__RECORDS PROVIDED__.
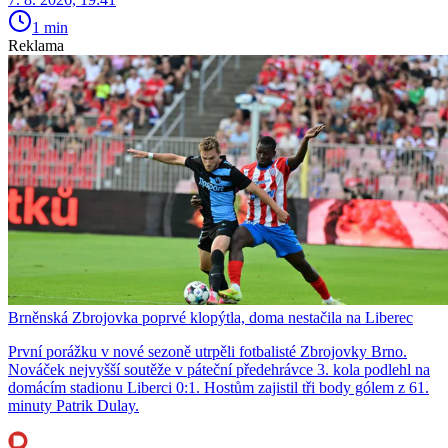
1 min
Reklama
Brněnská Zbrojovka poprvé klopýtla, doma nestačila na Liberec
První porážku v nové sezoně utrpěli fotbalisté Zbrojovky Brno.
Nováček nejvyšší soutěže v páteční předehrávce 3. kola podlehl na
domácím stadionu Liberci 0:1. Hostům zajistil tři body gólem z 61.
minuty Patrik Dulay.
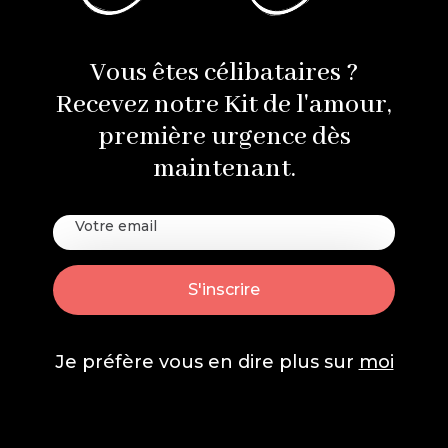
Vous êtes célibataires ?
Recevez notre Kit de l'amour,
première urgence dès
maintenant.
Je préfère vous en dire plus sur
moi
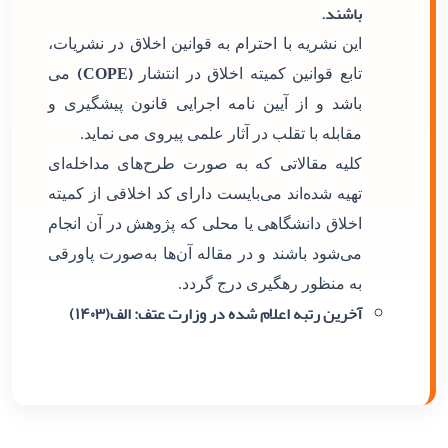
باشند.
این نشریه با احترام به قوانین اخلاق در نشریات،
(COPE)
تابع قوانین کمیته اخلاق در انتشار
می
باشد و از آیین نامه اجرایی قانون پیشگیری و
مقابله با تقلب در آثار علمی پیروی می نماید.
کلیه مقالاتی که به صورت طرح‌های مداخله‌ای
تهیه شده‌اند می‌بایست دارای کد اخلاقی از کمیته
اخلاق دانشگاهی یا محلی که پژوهش در آن انجام
می‌شود باشند و در مقاله آن‌ها به‌صورت پاورقی
به منظور رهگیری درج گردد.
آخرین رتبه اعلام شده در وزارت عتف: الف(۱۴۰۳)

__YOUR ASSIGNMENT__. Nothing but a number should be given: the number of lines in the records that contain the word "قوانین".

__TASK SOLUTION__. 2